I have a module that creates an AWS Aurora cluster (aurora_module) and a module that creates a security group (sg_module). The security group id is an output of sg_module and that is passed as a parameter into the aurora_module. The aws_security_group resource in sg_module has the create_before_destroy lifecycle enabled.
I made a change to the sg_module that is causing the security group to be recreated. It creates the new aws_security_group before trying to destroy the old one. However, the aurora_module is not picking up that there is a change in the parameter that specifies the security group ID. Because of this, the apply fails with a timeout trying to delete the old security group that is still associated with the aurora cluster.
Does this need to be a multi step process?
Apply to create new security group.
Apply to update security group ID passed into aurora module and destroy the old security group
Or is there some method I am missing (besides triggering a recreation of the aurora cluster)?
The overall structure of what you’re describing should work within a single plan and apply, but without any details I can’t say where things might be going wrong.
When the aws_security_group is planned for replacement, does the aurora cluster show a corresponding change at all? Were the resources all applied with the create_before_destroy option before making this change?
EC2 won’t allow deleting a security group that’s associated with at least one network interface, and it sounds like the Aurora cluster’s network interfaces are associated with the security group.
Therefore the correct order of operations would need to be something like this:
create the new security group
update the Aurora cluster’s network interfaces to refer to the new security group
wait for EC2 to become consistent with the Aurora change
destroy the old security group
A common gotcha is what I’ve labelled as step 3 above: it takes some time after destroying or reconfiguring a network interface before the associated security group becomes unblocked for deletion, and (as far as I know) there is no way to know it’s ready except to keep trying until it succeeds. I think the AWS provider tries to deal with this by effectively incorporating step 3 into step 4, polling the “delete security group” API until it eventually succeeds. But if step 2 didn’t happen then it can never succeed, and so will poll until the operation eventually hits a timeout and returns an error.

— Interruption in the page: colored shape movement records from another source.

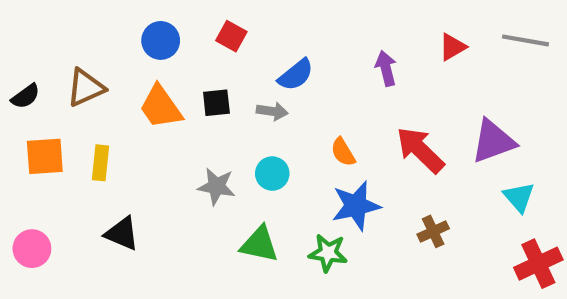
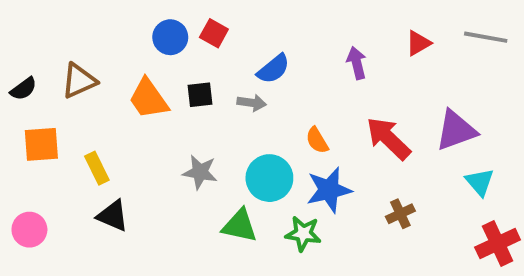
blue circle: (161, 40) -> (170, 37), moved
yellow rectangle: (101, 163) -> (97, 168), moved, turned -32
cyan circle: (272, 174) -> (269, 178), moved, size x1.5

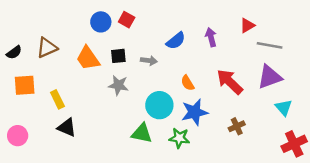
gray line: (486, 37) -> (270, 45), moved
blue semicircle: (273, 69) -> (176, 41), moved
gray star: (200, 172) -> (118, 85), moved

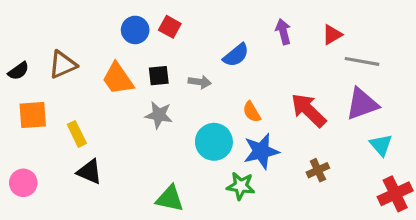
purple arrow: (211, 37) -> (283, 32), moved
green triangle: (142, 133) -> (170, 199), moved

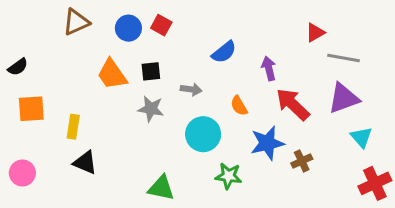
purple arrow: (283, 32) -> (269, 68), moved
brown triangle: (63, 65) -> (76, 22), moved
gray arrow: (200, 82) -> (191, 89), moved
yellow rectangle: (77, 134) -> (73, 127), turned 35
blue star: (261, 151) -> (267, 143), moved

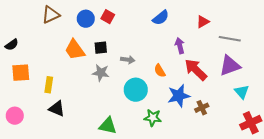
red triangle: (315, 33) -> (203, 22), moved
blue semicircle: (224, 52) -> (161, 18), moved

With that said then, I think what @jbardin asked is the crucial point. Did Terraform mention the need to update the aurora cluster as part of the plan? That’s a different way of asking whether your apply phase is performing what I labelled as step 2 in the above list, since Terraform will not attempt to update the Aurora cluster during the apply phase unless it said it would during the planning phase.
If you’re not sure, then it might help to share the entire output of terraform plan showing the proposal to replace the security group, along with anything else that was proposed at the same time.
No, the aurora cluster does not show a corresponding change at all in the plan. The aws_security_group resource has a create_before_destroy lifecycle on it. It did create a new SG before trying to delete the old one.
If there’s no change in the aurora cluster, then there is either a mistake in the configuration which isn’t directly linking the security group output to the cluster, or there is a bug in the resource which is ignoring the change in configuration. The fact that the security group id is changing because the security group is being replaced entirely should definitely show up as a change elsewhere in the configuration where that id is referenced (even if the order of operations was somehow incorrect).
You are hitting a bug in the aws_rds_cluster resource, which is not detecting a change in the vpc_security_group_ids, partly because the attribute is optionally computed, and partly because the legacy SDK cannot differentiate at that point between unknown and unset.
Normally it wouldn’t matter, but the reason the value is entirely unknown, is that compact cannot tell which elements will be duplicates until all unknown values are resolved, so the entire value becomes unknown. In this particular case you could leave out the compact call, so that the value sent to the provider is a set containing an unknown element rather than an unknown set. The fact that the data structure is a set will implicitly remove duplicate values.